Dataset entries:
────

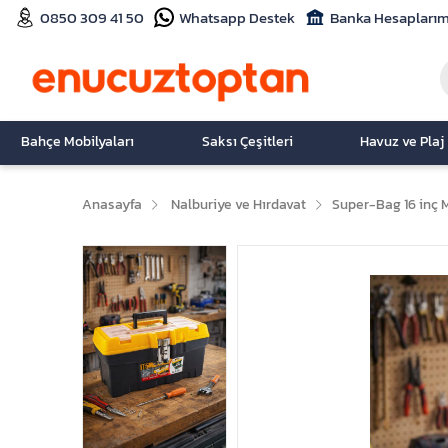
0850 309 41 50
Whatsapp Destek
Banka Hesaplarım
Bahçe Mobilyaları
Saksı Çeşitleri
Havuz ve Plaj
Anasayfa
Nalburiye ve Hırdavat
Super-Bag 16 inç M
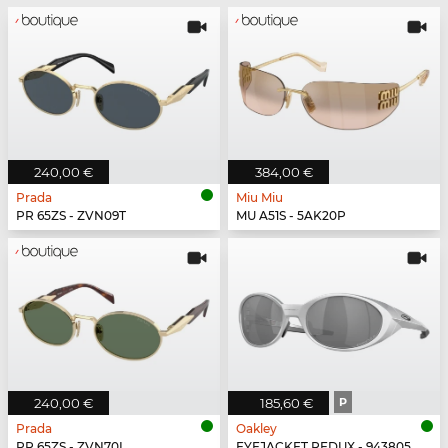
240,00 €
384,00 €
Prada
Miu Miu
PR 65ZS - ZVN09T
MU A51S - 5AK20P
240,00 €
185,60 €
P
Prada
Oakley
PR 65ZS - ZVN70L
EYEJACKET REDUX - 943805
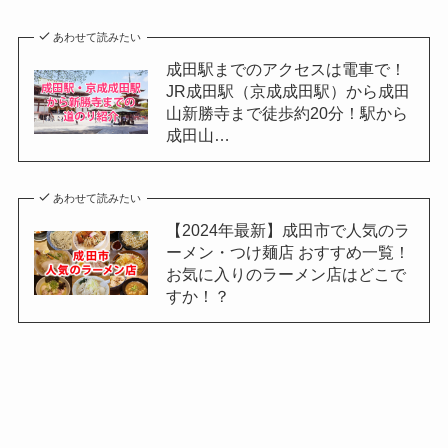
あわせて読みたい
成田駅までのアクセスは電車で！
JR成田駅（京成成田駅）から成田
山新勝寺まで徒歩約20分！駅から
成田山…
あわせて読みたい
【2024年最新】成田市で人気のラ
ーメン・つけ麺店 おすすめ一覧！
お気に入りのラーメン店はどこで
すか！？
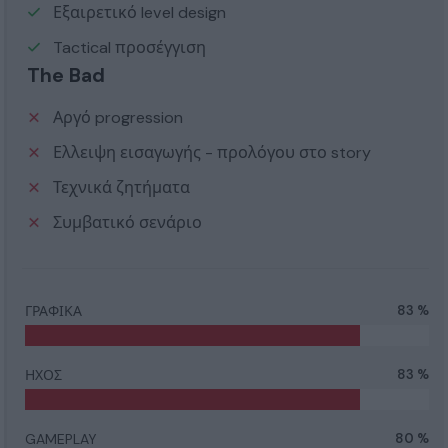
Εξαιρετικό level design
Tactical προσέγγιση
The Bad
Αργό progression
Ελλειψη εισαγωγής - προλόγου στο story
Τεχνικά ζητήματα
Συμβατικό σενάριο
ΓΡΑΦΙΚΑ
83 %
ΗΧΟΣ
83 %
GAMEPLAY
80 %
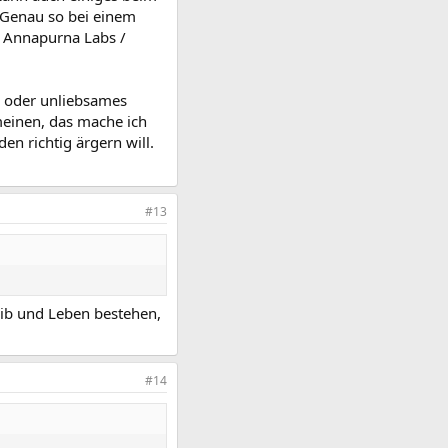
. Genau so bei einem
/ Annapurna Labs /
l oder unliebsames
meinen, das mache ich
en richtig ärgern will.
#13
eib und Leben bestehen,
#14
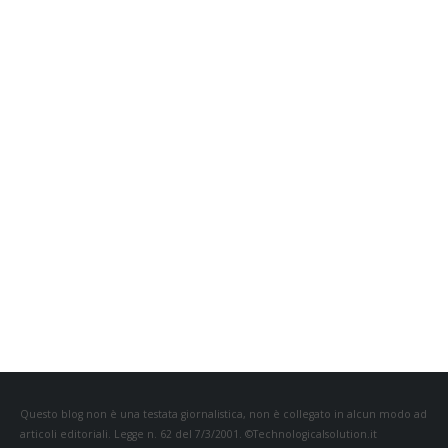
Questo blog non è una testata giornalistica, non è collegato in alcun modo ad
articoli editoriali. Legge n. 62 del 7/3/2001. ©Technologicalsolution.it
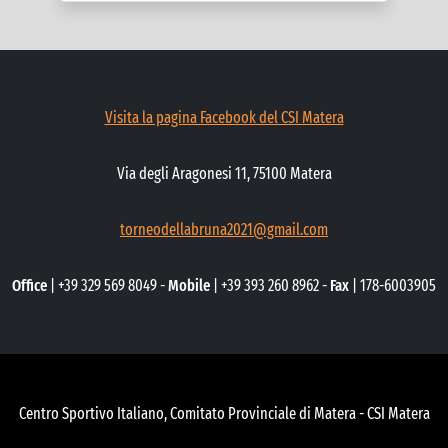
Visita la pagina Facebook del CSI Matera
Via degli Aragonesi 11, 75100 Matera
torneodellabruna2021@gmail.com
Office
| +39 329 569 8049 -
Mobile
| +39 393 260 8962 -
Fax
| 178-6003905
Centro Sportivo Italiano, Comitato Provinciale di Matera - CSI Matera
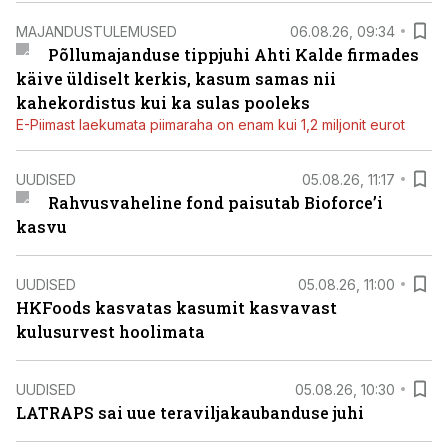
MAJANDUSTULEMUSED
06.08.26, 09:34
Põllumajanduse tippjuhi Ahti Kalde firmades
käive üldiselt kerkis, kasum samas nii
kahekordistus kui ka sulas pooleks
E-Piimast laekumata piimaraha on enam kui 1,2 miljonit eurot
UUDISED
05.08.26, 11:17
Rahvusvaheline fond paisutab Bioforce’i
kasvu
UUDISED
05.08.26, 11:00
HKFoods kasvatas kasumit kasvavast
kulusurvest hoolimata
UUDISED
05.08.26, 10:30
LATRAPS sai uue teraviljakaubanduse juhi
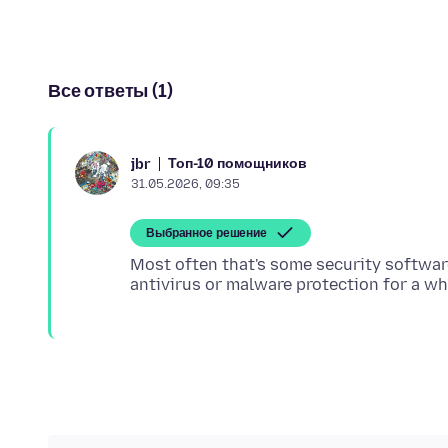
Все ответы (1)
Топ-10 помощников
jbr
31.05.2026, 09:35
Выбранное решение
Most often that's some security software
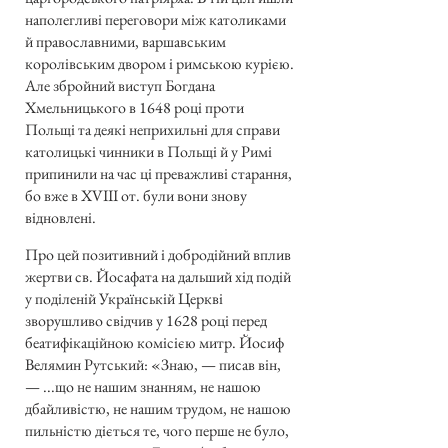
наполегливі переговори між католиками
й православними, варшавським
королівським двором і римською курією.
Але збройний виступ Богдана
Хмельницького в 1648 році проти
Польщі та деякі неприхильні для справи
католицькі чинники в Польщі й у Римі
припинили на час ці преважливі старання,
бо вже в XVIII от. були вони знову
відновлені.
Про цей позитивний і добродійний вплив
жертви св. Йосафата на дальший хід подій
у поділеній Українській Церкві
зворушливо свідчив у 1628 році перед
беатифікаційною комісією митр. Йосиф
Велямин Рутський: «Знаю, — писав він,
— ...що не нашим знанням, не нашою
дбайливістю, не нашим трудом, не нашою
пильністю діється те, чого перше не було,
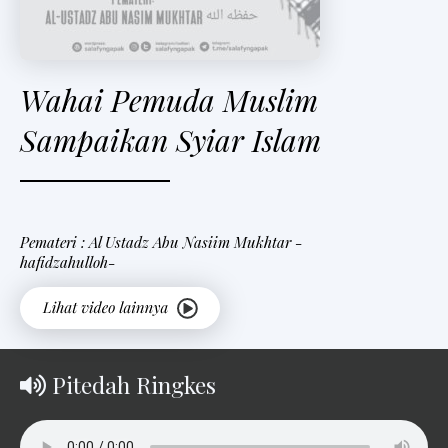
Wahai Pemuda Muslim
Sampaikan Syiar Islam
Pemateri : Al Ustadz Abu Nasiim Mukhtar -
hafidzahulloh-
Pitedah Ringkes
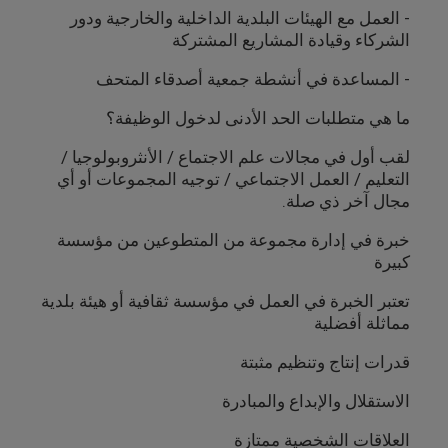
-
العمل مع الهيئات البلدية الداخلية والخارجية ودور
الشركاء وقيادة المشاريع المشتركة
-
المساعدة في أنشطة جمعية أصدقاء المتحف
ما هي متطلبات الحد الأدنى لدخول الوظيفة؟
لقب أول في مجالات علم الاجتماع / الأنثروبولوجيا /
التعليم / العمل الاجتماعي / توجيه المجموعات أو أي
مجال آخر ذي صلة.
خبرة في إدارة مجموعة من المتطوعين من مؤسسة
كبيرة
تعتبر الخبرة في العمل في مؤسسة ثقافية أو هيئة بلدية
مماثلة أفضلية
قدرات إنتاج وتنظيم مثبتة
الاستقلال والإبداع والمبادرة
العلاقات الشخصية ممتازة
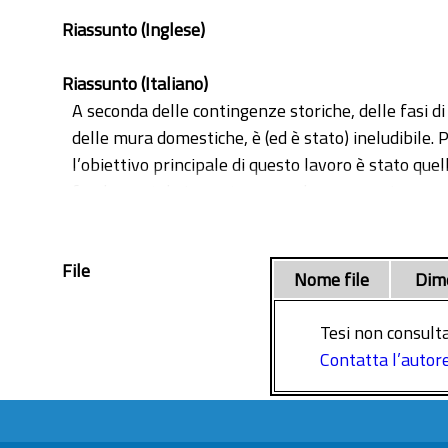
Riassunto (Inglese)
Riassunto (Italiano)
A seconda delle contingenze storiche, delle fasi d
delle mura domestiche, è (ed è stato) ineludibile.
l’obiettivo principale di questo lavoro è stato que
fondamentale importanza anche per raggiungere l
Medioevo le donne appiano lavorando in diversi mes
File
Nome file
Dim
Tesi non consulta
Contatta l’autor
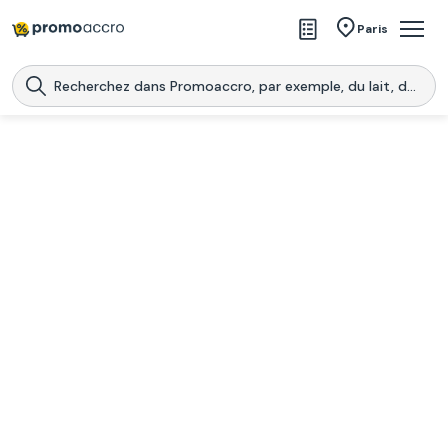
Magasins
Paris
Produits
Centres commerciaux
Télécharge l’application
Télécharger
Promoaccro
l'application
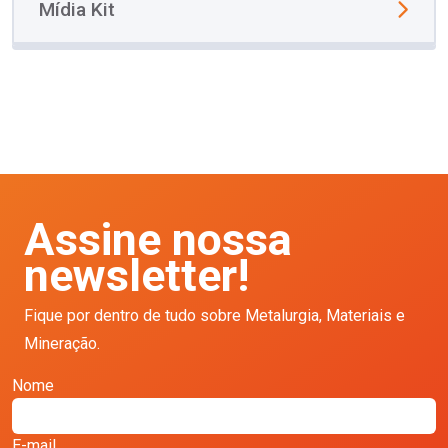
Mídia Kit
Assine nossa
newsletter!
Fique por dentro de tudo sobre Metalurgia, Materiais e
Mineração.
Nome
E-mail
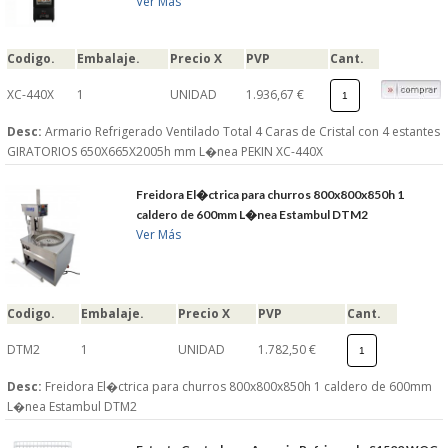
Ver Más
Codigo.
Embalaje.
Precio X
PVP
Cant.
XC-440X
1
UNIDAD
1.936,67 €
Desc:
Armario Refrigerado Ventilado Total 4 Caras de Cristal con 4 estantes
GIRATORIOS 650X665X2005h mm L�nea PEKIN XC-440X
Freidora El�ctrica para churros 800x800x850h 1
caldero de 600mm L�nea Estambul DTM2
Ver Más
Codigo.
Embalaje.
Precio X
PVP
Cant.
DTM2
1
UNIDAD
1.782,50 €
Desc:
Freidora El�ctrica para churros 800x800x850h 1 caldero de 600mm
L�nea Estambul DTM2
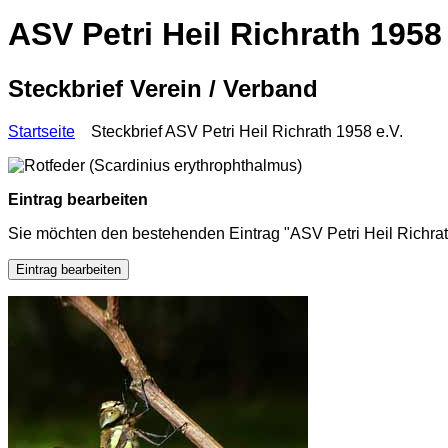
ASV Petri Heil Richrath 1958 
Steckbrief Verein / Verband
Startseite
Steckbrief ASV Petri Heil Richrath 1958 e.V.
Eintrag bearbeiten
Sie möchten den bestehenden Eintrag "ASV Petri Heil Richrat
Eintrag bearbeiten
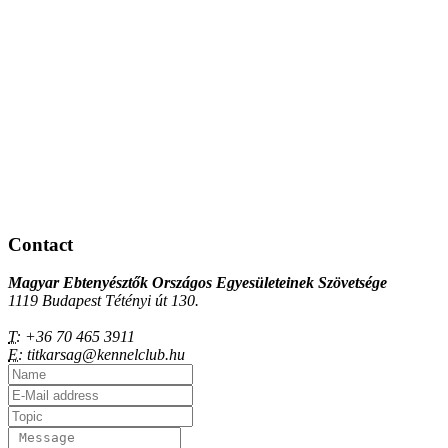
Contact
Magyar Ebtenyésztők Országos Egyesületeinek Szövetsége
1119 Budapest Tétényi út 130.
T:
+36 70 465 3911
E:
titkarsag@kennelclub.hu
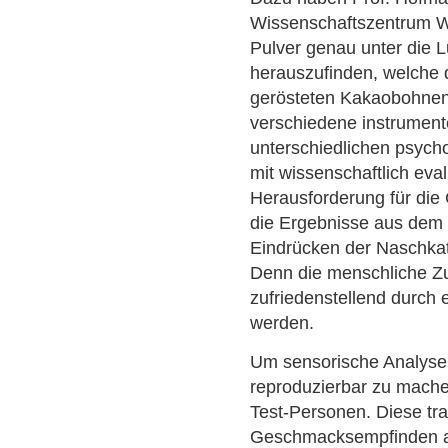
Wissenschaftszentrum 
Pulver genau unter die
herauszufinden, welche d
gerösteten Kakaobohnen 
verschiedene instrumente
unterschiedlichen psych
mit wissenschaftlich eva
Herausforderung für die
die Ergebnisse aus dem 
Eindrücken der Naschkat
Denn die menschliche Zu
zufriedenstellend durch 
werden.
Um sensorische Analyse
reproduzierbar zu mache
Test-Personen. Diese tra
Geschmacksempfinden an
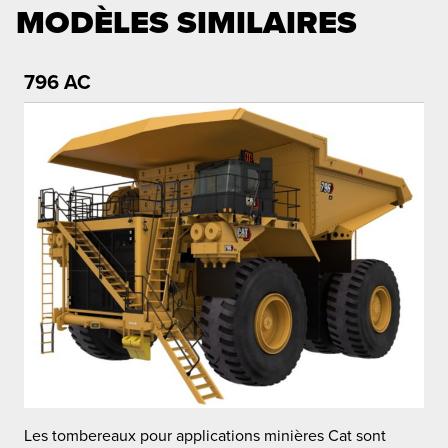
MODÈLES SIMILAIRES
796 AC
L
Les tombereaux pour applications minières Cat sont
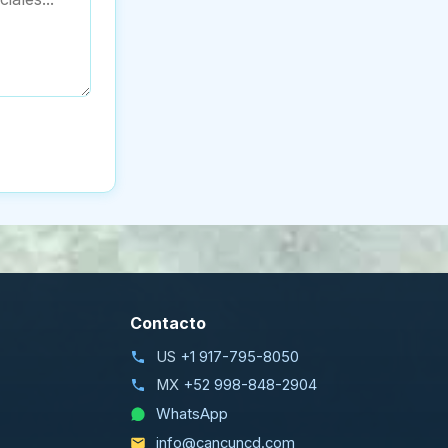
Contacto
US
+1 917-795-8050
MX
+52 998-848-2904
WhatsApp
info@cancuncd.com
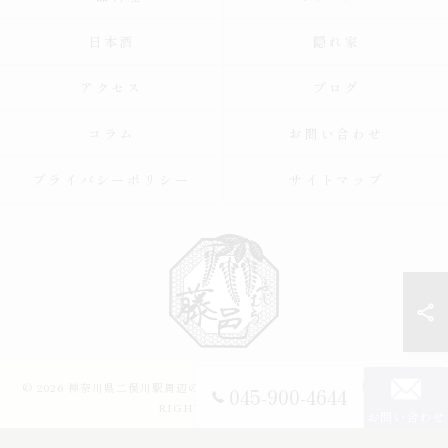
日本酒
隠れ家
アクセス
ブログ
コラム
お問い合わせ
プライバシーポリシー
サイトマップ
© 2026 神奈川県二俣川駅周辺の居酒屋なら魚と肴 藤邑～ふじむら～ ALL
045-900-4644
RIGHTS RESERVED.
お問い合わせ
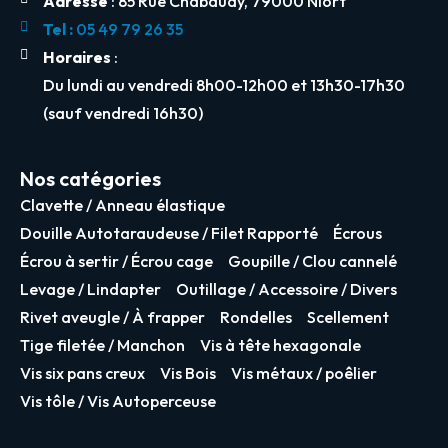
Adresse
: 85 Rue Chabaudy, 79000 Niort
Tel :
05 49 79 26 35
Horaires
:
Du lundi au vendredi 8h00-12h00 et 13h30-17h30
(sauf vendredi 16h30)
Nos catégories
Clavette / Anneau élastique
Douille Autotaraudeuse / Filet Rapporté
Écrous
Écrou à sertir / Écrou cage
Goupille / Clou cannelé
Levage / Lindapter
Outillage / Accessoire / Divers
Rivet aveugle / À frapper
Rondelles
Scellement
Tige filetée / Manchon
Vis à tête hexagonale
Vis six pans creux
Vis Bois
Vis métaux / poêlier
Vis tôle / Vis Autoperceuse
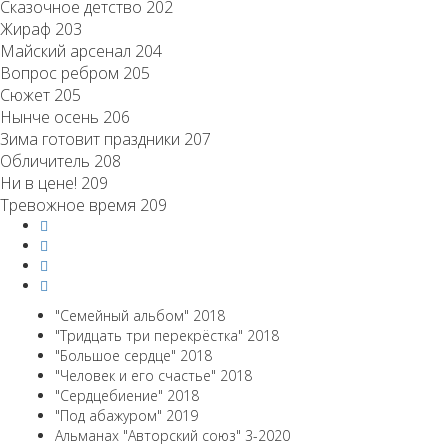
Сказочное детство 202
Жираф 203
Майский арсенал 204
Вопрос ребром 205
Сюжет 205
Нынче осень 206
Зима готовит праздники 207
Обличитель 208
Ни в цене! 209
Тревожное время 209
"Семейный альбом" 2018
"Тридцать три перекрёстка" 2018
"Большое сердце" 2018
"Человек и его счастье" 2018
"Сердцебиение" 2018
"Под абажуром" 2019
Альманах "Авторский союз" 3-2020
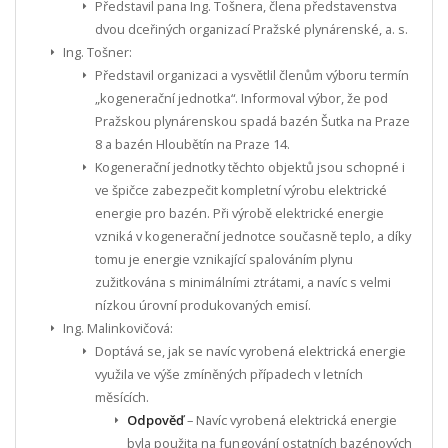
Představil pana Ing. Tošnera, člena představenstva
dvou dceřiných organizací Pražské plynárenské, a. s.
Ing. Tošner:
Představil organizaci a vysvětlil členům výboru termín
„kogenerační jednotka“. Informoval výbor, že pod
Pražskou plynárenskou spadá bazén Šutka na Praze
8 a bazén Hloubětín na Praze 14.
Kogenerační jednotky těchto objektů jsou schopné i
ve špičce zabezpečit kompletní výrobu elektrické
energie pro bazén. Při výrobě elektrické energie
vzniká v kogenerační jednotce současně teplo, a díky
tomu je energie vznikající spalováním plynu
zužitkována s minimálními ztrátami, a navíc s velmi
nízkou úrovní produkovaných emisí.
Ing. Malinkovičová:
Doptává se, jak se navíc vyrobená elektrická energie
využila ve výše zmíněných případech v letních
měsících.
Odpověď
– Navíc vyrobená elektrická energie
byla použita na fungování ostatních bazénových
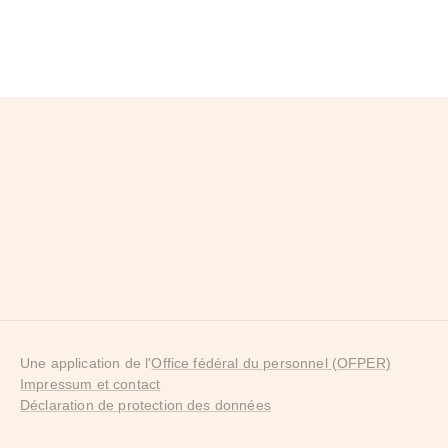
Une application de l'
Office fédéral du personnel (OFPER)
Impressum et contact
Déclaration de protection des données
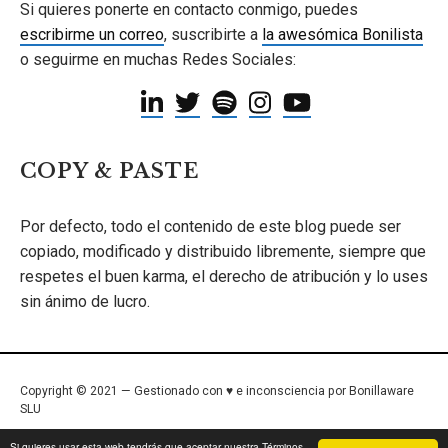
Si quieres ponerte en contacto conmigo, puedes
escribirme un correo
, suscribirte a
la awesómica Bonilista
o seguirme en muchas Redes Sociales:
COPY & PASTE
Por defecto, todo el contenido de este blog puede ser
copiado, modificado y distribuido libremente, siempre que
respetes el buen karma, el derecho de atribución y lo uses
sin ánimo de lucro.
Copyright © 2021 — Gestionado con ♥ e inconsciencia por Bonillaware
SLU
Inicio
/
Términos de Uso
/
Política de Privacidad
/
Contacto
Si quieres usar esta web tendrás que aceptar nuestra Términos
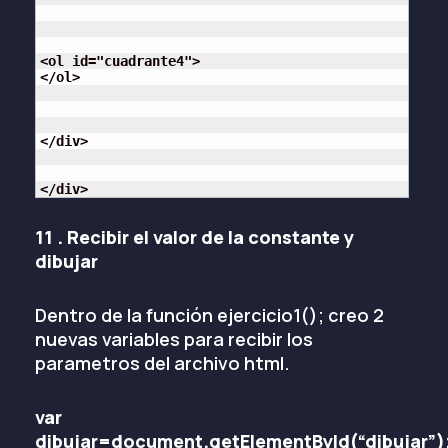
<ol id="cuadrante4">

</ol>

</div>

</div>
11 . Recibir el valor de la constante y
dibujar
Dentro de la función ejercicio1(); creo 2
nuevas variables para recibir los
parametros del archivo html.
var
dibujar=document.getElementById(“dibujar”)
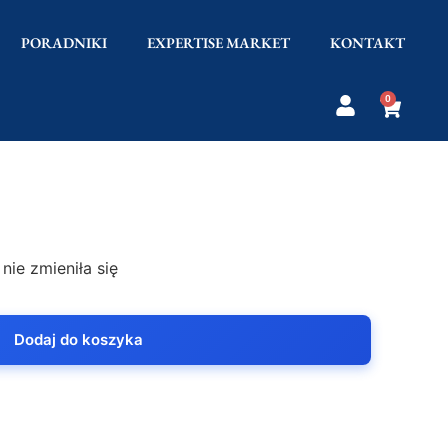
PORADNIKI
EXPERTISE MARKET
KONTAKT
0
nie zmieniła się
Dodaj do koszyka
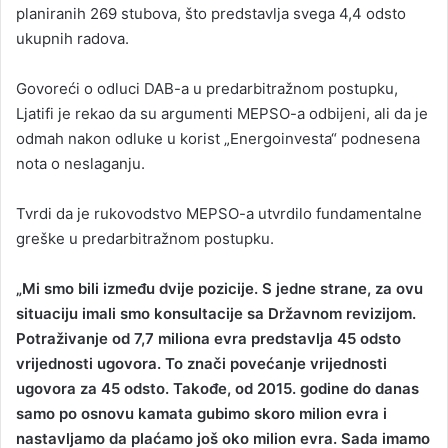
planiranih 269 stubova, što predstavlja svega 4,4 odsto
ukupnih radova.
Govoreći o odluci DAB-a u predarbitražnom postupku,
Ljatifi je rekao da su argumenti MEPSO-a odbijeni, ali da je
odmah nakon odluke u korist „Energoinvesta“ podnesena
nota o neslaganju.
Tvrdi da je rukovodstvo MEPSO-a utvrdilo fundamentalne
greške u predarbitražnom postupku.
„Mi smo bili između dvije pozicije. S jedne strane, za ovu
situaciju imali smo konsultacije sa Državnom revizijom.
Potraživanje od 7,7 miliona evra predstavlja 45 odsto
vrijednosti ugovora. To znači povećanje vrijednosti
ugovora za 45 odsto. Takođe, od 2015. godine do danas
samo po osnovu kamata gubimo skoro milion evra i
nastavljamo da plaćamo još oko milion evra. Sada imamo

────

Reproduce the data above exactly, but only the lines from the one showing "JR成田駅（京成成田駅）から成田" through the one showing "Questo blog non", with both ends kept and the pictures left out.

§ REPLY:
JR成田駅（京成成田駅）から成田
山新勝寺まで徒歩約20分！駅から
成田山…
あわせて読みたい
【2024年最新】成田市で人気のラ
ーメン・つけ麺店 おすすめ一覧！
お気に入りのラーメン店はどこで
すか！？
Εξαιρετικό level design
Tactical προσέγγιση
The Bad
Αργό progression
Ελλειψη εισαγωγής - προλόγου στο story
Τεχνικά ζητήματα
Συμβατικό σενάριο
ΓΡΑΦΙΚΑ
83 %
ΗΧΟΣ
83 %
GAMEPLAY
80 %
. Genau so bei einem
/ Annapurna Labs /
l oder unliebsames
meinen, das mache ich
en richtig ärgern will.
#13
eib und Leben bestehen,
#14
Questo blog non è una testata giornalistica, non è collegato in alcun modo ad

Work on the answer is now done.